Reputation: 4867
I'm writing a little script that allows me to import my Facebook contacts' email addresses to GMail/Android. My input file has unicode characters, like: Jasmin L\u00f3pez. The generated CSV output file looks like this:
Andr\u00e9 Zzz,,,,,,,,,,,,,,,,,,,,,,,,,,fbcontacts ::: * My Contacts,* Home,[email protected]
Andr\u00e9ia Ggg,,,,,,,,,,,,,,,,,,,,,,,,,,fbcontacts ::: * My Contacts,* Home,[email protected]
Andr\u00e9s Bbb,,,,,,,,,,,,,,,,,,,,,,,,,,fbcontacts ::: * My Contacts,* Home,[email protected]

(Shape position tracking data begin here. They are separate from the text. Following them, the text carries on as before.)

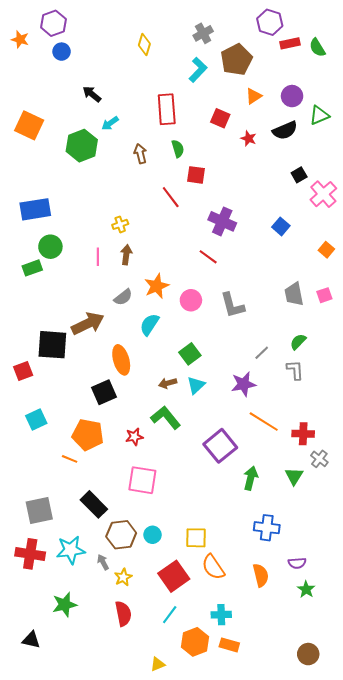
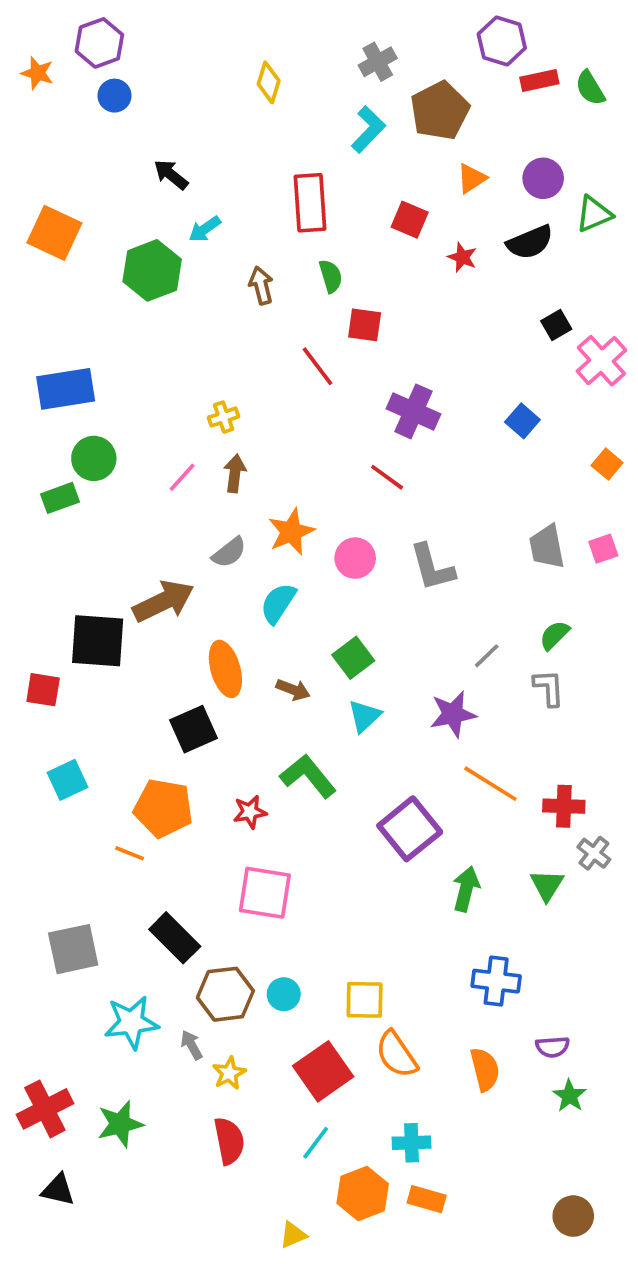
pink line: (98, 257) -> (182, 477), turned 42
red square: (23, 371) -> (43, 690), turned 30
brown arrow: (168, 383) -> (293, 690), moved, turned -144
red cross: (30, 554) -> (45, 1109), moved, turned -36

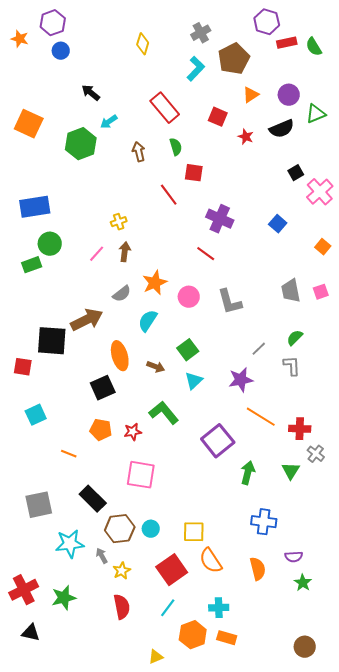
red rectangle: (310, 203) -> (165, 108), turned -36
orange pentagon: (163, 808) -> (101, 430), moved, size x0.7

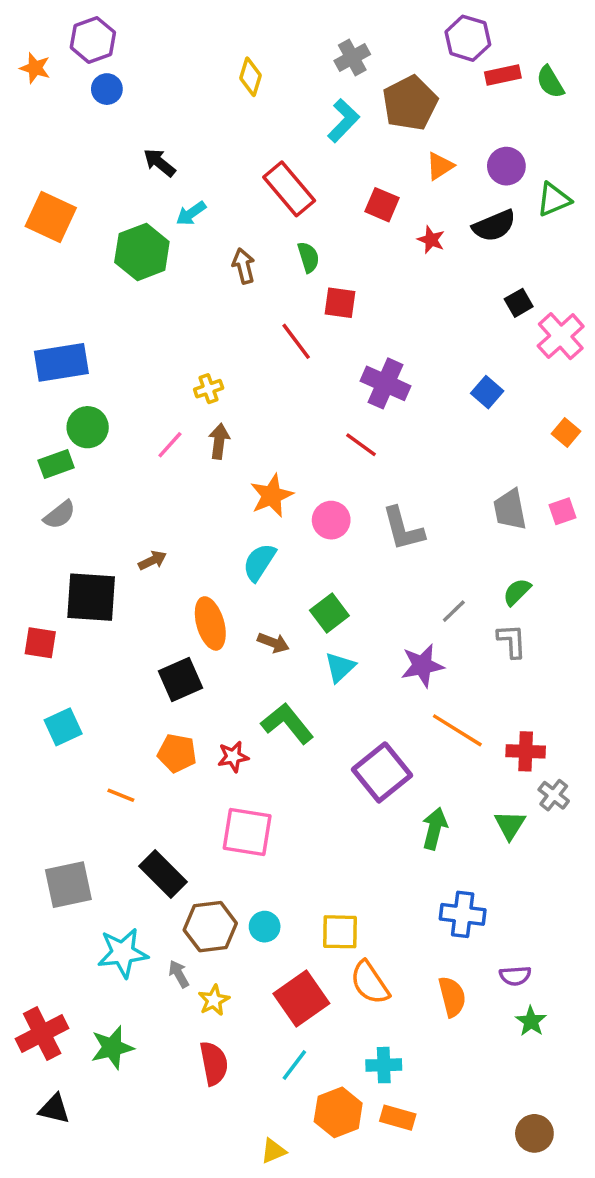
gray semicircle: (122, 294) -> (60, 515), moved
brown arrow: (87, 320) -> (152, 560), size x0.5

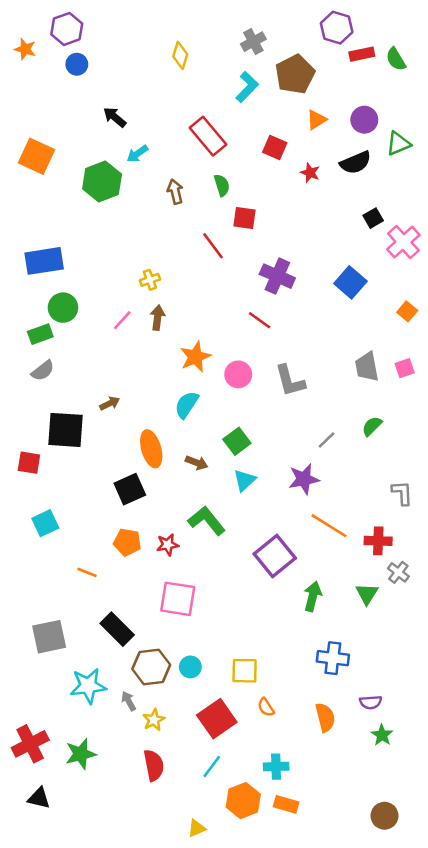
blue square: (487, 392) -> (350, 282), size x1.4
gray L-shape: (512, 641) -> (402, 493), moved
orange semicircle: (370, 983) -> (266, 707), size x0.6

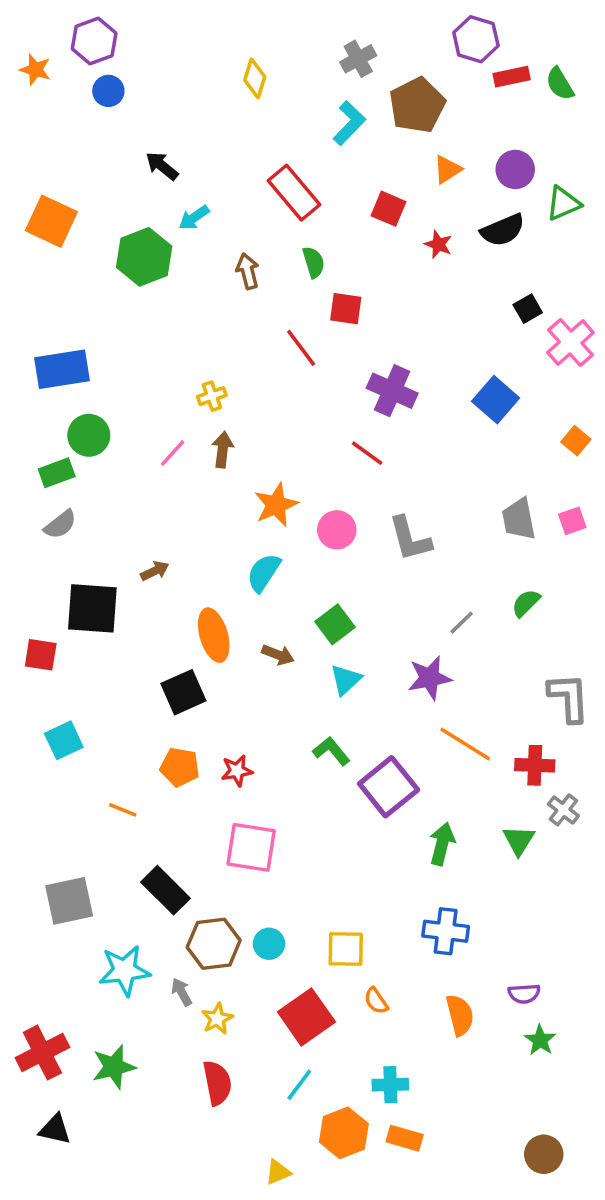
gray L-shape: (402, 493) -> (569, 698), size x1.4
green L-shape: (207, 521) -> (331, 751), moved, size x0.7
blue cross: (333, 658) -> (446, 931), moved

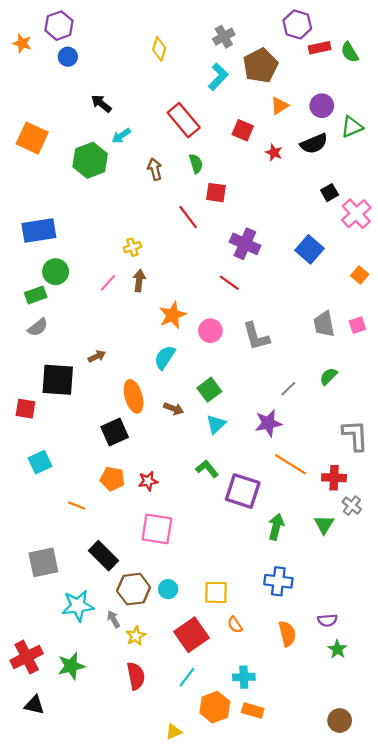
purple square: (389, 787) -> (243, 491), turned -33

As you can see I have problems with encodings. I'm creating a Google contacts CSV file but I need names properly displayed. I'm using this function to write the CSV:
def writecsv(self):
if self.outfile is not '':
#fh = open(self.outfile, 'wb')
#fh = codecs.open(self.outfile, "wb", "utf-8")
fh = codecs.open(self.outfile, 'wb', encoding="latin-1")
else:
fh = sys.stdout
csvhdlr = csv.writer(fh, quotechar='"', quoting=csv.QUOTE_MINIMAL)
csvhdlr.writerow("Name,Given Name,Additional Name,Family Name,Yomi Name,Given Name Yomi,Additional Name Yomi,Family Name Yomi,Name Prefix,Name Suffix,Initials,Nickname,Short Name,Maiden Name,Birthday,Gender,Location,Billing Information,Directory Server,Mileage,Occupation,Hobby,Sensitivity,Priority,Subject,Notes,Group Membership,E-mail 1 - Type,E-mail 1 - Value".split(','))
for contact in self.clist:
#csvhdlr.writerow(dict((vname, vtype, vnotes, vstereotype, vauthor, valias, vgenfile.encode('utf-8')) for vname, vtype, vnotes, vstereotype, vauthor, valias, vgenfile in row.iteritems()))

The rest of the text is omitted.